Mudo de lugar. Para ouvir. Para falar do que fiz. Nada preparado nem pensado. A autenticidade pode arruinar-me. Confio no improviso e na inspiração. Arrisco. Não estou nervosa. Estou feliz.
Mas as emoções, esqueci-me delas, são arrebatadas pela primeira voz, que sente como eu este estar aqui. O bom de ser um começo. O medo de ficar só assim. O querer dizer a toda a gente que é isto, mas a voz tremer do bom que é sentir o que sinto, e não saber dizer como se quer tanto tudo aquilo em que se pensa.
Palmas e sorrisos e abraços e fotografias e dedicatórias. Reencontros, novos encontros, e encontro quem já tinha encontrado, mesmo sem nunca ter estado.
Foi bonita a festa, pá!

O favorito do mês - Junho 2015


Injustamente esquecido, um livro que tive a sorte de descobrir. Que bom ter amigos que sugerem leituras tão boas. Obrigada Cris.
Opinião aqui.

Novos Habitantes - Junho 2015


Seis livros comprados da Feira do Livro de Lisboa. Nove livros oferecidos por autores e cedidos por editoras.
Uma Feira contida nas compras mas voraz nos encontros, conversas e partilhas. O ano em que descobri uma Feira diferente, de amizades novas, de bons regressos.

sábado, 4 de julho de 2015

Ouço o silêncio


Ouço o silêncio. Agora, que só restam uma ou duas vozes no fim da festa, eu ouço o silêncio da noite que, finalmente, cai sobre a casa.
Despedidas à varanda, acenos aos amigos que partem. A mesa em desordem, copos meio cheios e garrafas vazias. O eco das gargalhadas na minha cabeça, a visão dos sorrisos, o arrepio dos abraços. Fechar a porta e voltar ao início. Apagar a luz e ouvir. O silêncio.
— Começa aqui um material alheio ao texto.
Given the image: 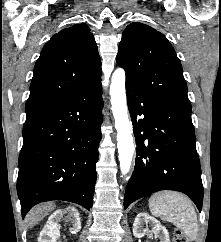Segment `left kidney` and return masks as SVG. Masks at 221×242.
Returning a JSON list of instances; mask_svg holds the SVG:
<instances>
[{
  "label": "left kidney",
  "mask_w": 221,
  "mask_h": 242,
  "mask_svg": "<svg viewBox=\"0 0 221 242\" xmlns=\"http://www.w3.org/2000/svg\"><path fill=\"white\" fill-rule=\"evenodd\" d=\"M148 224L151 230L148 229ZM146 225V228H143ZM153 233L155 238H159L160 242H170L169 233L161 223L147 213L137 214L133 223V235L136 238H142L147 233Z\"/></svg>",
  "instance_id": "left-kidney-1"
}]
</instances>
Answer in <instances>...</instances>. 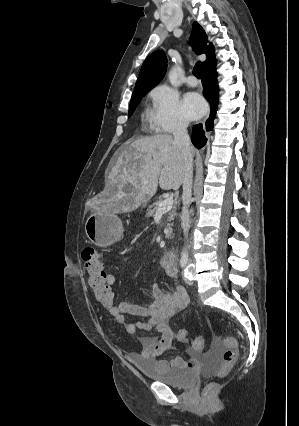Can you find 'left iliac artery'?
<instances>
[{"label":"left iliac artery","instance_id":"left-iliac-artery-1","mask_svg":"<svg viewBox=\"0 0 299 426\" xmlns=\"http://www.w3.org/2000/svg\"><path fill=\"white\" fill-rule=\"evenodd\" d=\"M185 277H188L189 279H192V269L190 271H185Z\"/></svg>","mask_w":299,"mask_h":426}]
</instances>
quinta-feira, 2 de julho de 2015

Os livros levam-nos um ao outro


Os livros levam-nos um ao outro, disse ele. E eu fiquei a tarde toda a pensar nisso. Frase bonita, disse eu. Mas é pouco, apenas duas palavras que não chegam para o que eu gosto do caminho para ele.
Poderá o longe diminuir com os livros que nos guiam? Os que lemos à noite no silêncio dos olhos que olham livros e tudo o que mais podem, para guardar o perfil e o gesto, o sorriso, e as palavras dentro dos olhos. As que dissemos sem pensar. As que pensamos e não diremos. Mas que podemos escrever e guardar escondido. Ou dar. Sem medo que fiquem para sempre, mesmo depois de tudo passar.
E quando passar, pode ser que os livros nos levem, outra vez, um ao outro.